While asking on the OCaml mailing list about the relative merits of our HLVM project, David McClain described a computation that he had been required to perform in the context of scientific computing in the past:
"I remember dealing with stacks of images taken from an infrared imaging sensor -- perhaps 256 images, each of which is, say 512 x 512 pixels. I needed to obtain median pixel values from the stack and produce one median image..."

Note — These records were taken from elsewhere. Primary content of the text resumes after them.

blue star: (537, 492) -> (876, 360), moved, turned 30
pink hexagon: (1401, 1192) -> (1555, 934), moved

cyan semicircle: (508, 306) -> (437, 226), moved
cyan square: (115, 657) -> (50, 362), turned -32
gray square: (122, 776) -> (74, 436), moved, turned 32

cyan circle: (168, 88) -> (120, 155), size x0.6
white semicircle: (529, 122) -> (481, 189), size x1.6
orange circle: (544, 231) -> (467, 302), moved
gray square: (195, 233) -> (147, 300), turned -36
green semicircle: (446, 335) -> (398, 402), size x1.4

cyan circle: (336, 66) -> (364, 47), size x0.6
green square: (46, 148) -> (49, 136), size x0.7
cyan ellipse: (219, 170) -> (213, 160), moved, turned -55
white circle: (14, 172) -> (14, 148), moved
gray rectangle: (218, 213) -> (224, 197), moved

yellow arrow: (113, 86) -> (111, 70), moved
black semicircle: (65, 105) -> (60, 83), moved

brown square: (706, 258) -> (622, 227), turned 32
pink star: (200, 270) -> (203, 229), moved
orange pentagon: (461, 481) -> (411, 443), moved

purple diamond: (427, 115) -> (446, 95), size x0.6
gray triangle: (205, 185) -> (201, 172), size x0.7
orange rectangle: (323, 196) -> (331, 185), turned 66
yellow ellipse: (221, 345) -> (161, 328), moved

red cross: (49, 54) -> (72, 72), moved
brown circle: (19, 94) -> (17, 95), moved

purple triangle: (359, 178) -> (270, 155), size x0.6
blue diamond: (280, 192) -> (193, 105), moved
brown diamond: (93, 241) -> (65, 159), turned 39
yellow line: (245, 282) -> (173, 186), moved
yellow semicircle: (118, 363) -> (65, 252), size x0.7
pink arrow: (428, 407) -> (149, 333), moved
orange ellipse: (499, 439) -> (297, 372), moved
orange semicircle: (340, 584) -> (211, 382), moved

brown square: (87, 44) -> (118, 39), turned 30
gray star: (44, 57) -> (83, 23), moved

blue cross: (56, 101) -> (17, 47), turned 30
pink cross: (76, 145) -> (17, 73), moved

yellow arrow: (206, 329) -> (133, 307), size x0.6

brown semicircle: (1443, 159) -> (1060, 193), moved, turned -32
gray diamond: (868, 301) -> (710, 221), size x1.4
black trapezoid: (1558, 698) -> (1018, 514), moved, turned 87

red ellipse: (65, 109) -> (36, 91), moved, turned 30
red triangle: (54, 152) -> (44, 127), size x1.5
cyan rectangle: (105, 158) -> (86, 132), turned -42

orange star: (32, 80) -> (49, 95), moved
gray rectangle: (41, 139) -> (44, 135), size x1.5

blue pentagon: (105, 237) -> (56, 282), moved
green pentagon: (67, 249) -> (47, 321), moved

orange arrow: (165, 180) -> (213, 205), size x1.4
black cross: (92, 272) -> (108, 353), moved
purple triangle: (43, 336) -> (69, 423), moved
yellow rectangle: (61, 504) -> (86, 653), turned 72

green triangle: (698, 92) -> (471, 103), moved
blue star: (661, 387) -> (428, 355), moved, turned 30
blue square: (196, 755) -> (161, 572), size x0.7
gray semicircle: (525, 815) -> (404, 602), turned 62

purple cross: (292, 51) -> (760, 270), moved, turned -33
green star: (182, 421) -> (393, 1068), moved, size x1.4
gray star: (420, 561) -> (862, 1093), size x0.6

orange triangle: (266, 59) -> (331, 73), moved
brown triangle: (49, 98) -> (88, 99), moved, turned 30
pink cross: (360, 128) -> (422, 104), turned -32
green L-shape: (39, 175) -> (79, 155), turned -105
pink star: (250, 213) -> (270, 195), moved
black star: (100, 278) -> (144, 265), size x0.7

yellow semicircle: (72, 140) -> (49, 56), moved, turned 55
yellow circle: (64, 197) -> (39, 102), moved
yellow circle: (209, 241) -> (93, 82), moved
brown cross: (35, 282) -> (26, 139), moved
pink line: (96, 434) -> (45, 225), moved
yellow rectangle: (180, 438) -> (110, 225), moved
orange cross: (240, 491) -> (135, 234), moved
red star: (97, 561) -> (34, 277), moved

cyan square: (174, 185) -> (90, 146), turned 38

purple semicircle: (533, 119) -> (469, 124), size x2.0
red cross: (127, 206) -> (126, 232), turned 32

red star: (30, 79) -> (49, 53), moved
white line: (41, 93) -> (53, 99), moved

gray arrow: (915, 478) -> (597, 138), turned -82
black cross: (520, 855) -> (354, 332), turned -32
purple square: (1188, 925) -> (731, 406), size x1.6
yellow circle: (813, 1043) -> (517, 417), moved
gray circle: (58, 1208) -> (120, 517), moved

This problem is easily solved in both OCaml and F# using idiomatic functional programming. For example, the following is a one-line solution written in OCaml:
Array.map (Array.map (fun gs -> Array.sort compare gs; gs.(m/2))) images
This simply sorts each pixel's sequence into non-descending order and extracts the middle (median) pixel, mapped across the columns and then the rows of the image.
This tiny implementation solves David's example with 226 pixels in 32 seconds, which is fast enough for many applications. However, the performance of this OCaml implementation is heavily degraded by the extensive use of polymorphism at every stage because the current OCaml implementation uses static compilation that can handle polymorphism at run-time and, consequently, requires a uniform run-time representation of all types. This leads to the tagging of integers (which is why OCaml has a 31-bit int type) and the boxing of other types such as float into separate heap-allocated values, both of which are extremely inefficient. This general execution model is always used even if type information is statically available. The only workaround is to inline the Array.sort and Array.map functions by hand.
Fortunately, this inefficiency can be overcome by using Just-In-Time (JIT) compilation instead of static compilation and partially specializing polymorphism away before JIT compilation. This is the intended design for polymorphism in HLVM and the inspiration was drawn from Microsoft's excellent implementation of the CLR.
Consequently, the equivalent F# program is 100× faster than the OCaml:
images |> Array2D.map (fun xs -> Array.sortInPlaceWith compare xs; xs.[m/2])
Moreover, the Task Parallel Library makes it easy to parallelize this implemention to improve the performance even further:
Parallel.For(0, n, fun y ->
for x=0 to n-1 do
Array.sortInPlaceWith compare images.[y, x])
images |> Array2D.map (fun xs -> xs.[m/2])
This parallel implementation is a whopping 821× faster than the OCaml and, in fact, is a superlinear speedup with respect to the 8 cores because it is able to split the data across more caches.